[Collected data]

--- START ---

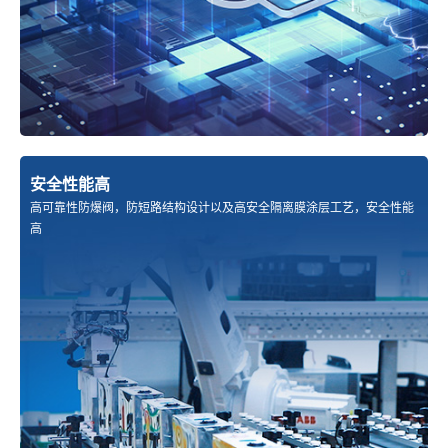
安全性能高
高可靠性防爆阀，防短路结构设计以及高安全隔离膜涂层工艺，安全性能
高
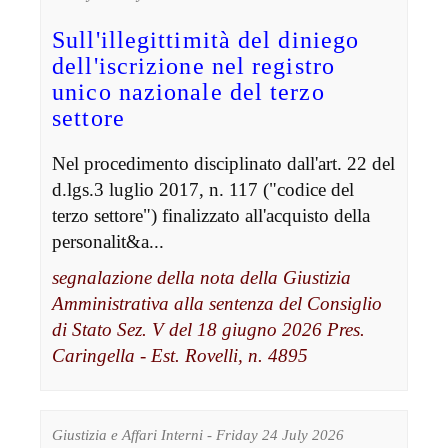
Sull'illegittimità del diniego
dell'iscrizione nel registro
unico nazionale del terzo
settore
Nel procedimento disciplinato dall'art. 22 del
d.lgs.3 luglio 2017, n. 117 ("codice del
terzo settore") finalizzato all'acquisto della
personalit&a...
segnalazione della nota della Giustizia
Amministrativa alla sentenza del Consiglio
di Stato Sez. V del 18 giugno 2026 Pres.
Caringella - Est. Rovelli, n. 4895
Giustizia e Affari Interni - Friday 24 July 2026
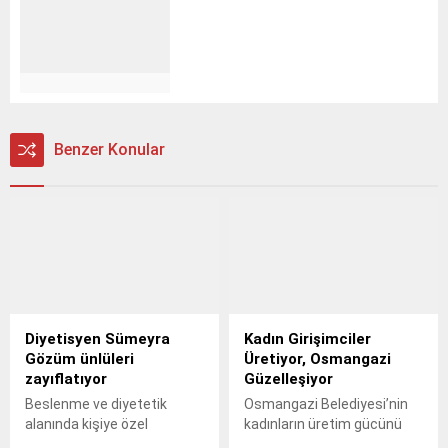
Benzer Konular
Diyetisyen Sümeyra
Kadın Girişimciler
Gözüm ünlüleri
Üretiyor, Osmangazi
zayıflatıyor
Güzelleşiyor
Beslenme ve diyetetik
Osmangazi Belediyesi’nin
alanında kişiye özel
kadınların üretim gücünü
yaklaşımıyla öne çıkan
desteklemek ve girişimcilik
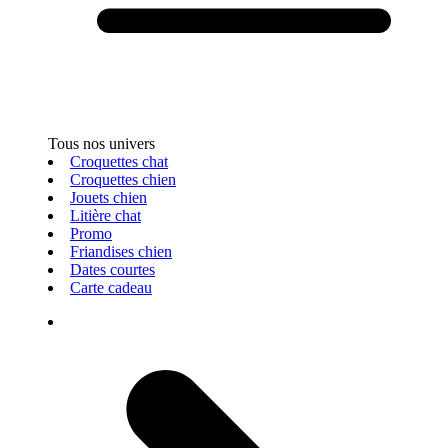
Tous nos univers
Croquettes chat
Croquettes chien
Jouets chien
Litière chat
Promo
Friandises chien
Dates courtes
Carte cadeau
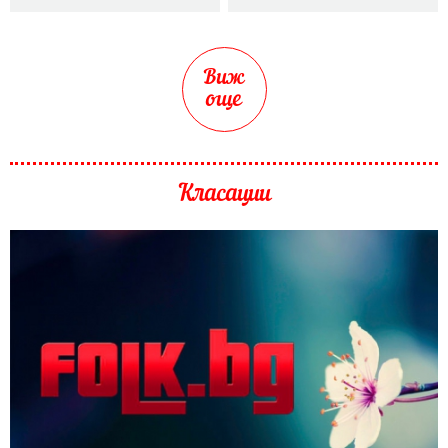
Виж
още
Класации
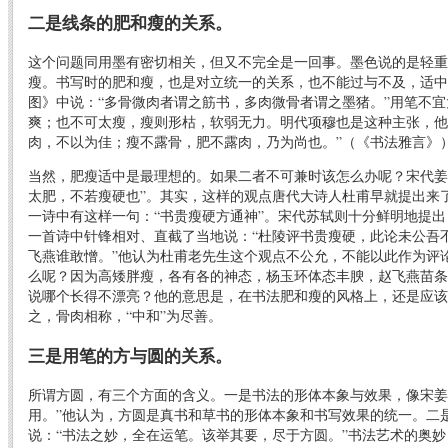
二是线条的肥和瘦的关系。
这个问题同用墨有密切相关，但又不完全是一回事。墨色说的是轻重
瘦。书写时的肥和瘦，也是对立统一的关系，也不能过与不及，适中
图》中说：“多骨微肉者谓之筋书，多肉微骨者谓之墨猪。”用笔不
爽；也不可太瘦，瘦则形枯，软弱无力。明代项穆也是这种主张，他
肉，不以为佳；瘦不露骨，肥不露肉，乃为尚也。”（《书法雅言》
当然，肥瘦适中是最理想的。如果二者不可兼时该怎么办呢？宋代姜
太肥，不若瘦硬也”。其实，这样的观点唐代大诗人杜甫早就提出来
一诗中有这样一句：“书贵瘦硬方通神”。宋代苏轼则十分鲜明地提
一首诗中针锋相对、直截了当地说：“杜陵评书贵瘦硬，此论未公吾
飞燕谁敢憎。”他认为杜甫老先生这个观点不公允，不能以此作为评
么呢？因为高矮胖瘦，各有各的神态，杨玉环体态丰腴，赵飞燕苗条
说哪个长得不漂亮？他的意思是，在书法肥和瘦的风格上，还是应该
之，骨肉相称，“中和”为尽善。
三是用笔的方与圆的关系。
所谓方圆，有三个方面的含义。一是书法的形体本象与效果，像宋姜
用。”他认为，方圆是真书和草书的形体本象和书写效果的统一。二
说：“书法之妙，全在运笔。该举其要，尽于方圆。”书法艺术的奥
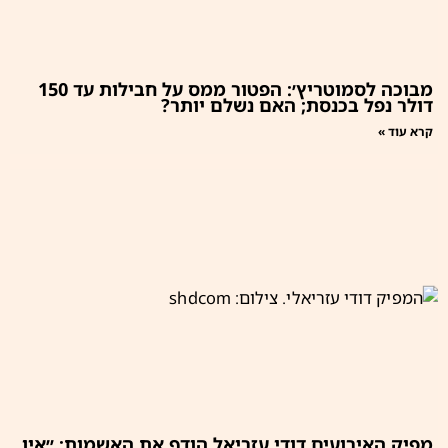
מבוכה לסמוטריץ׳: הפטור ממס על חבילות עד 150
דולר נפל בכנסת; האם נשלם יותר?
קרא עוד »
מפיק האירועים דודי עזריאל הודף את האשמות: ״אין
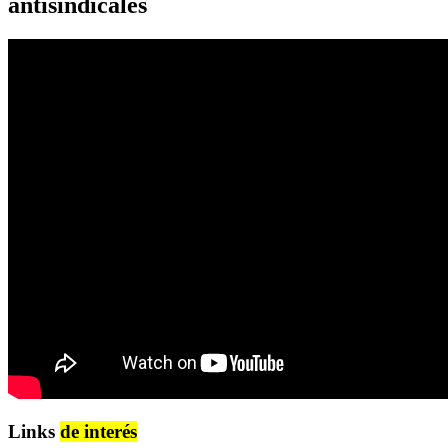
antisindicales
Links
de interés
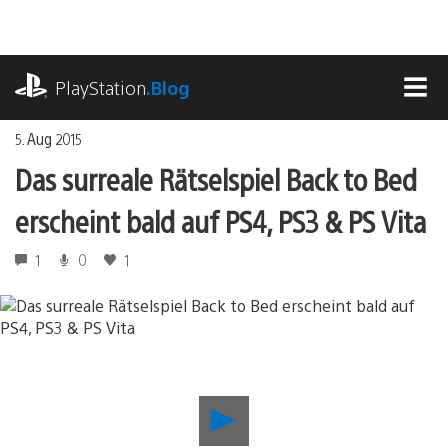
Zum
Inhalt
springen
playstation.com
PlayStation
.Blog
MEN
5. Aug 2015
Das surreale Rätselspiel Back to Bed
erscheint bald auf PS4, PS3 & PS Vita
1
0
1
Das
surreale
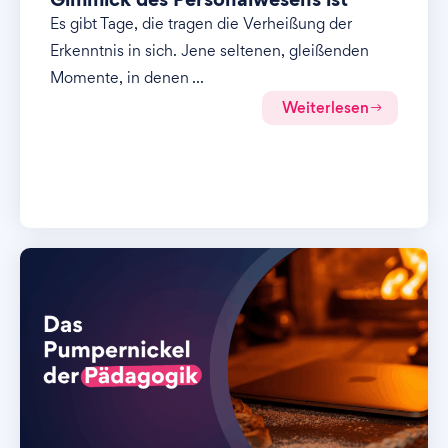
Es gibt Tage, die tragen die Verheißung der
Erkenntnis in sich. Jene seltenen, gleißenden
Momente, in denen ...
Weiterlesen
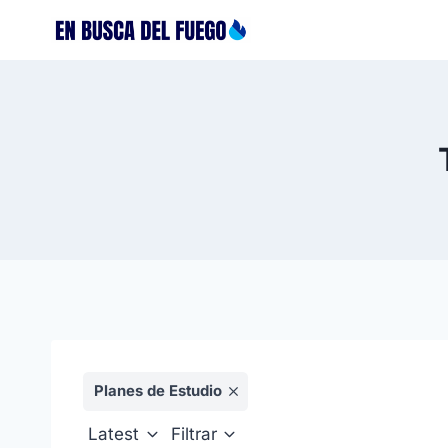
Saltar
al
contenido
Planes de Estudio
Latest
Filtrar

--- END ---

■ What to work on: Transcribe the records above exactly, beginning at the line that contains "dell'iscrizione nel registro" and ending with the line that contains "Amministrativa alla sentenza del Consiglio", both included, and nothing else.

■ Solution to the exercise:
dell'iscrizione nel registro
unico nazionale del terzo
settore
Nel procedimento disciplinato dall'art. 22 del
d.lgs.3 luglio 2017, n. 117 ("codice del
terzo settore") finalizzato all'acquisto della
personalit&a...
segnalazione della nota della Giustizia
Amministrativa alla sentenza del Consiglio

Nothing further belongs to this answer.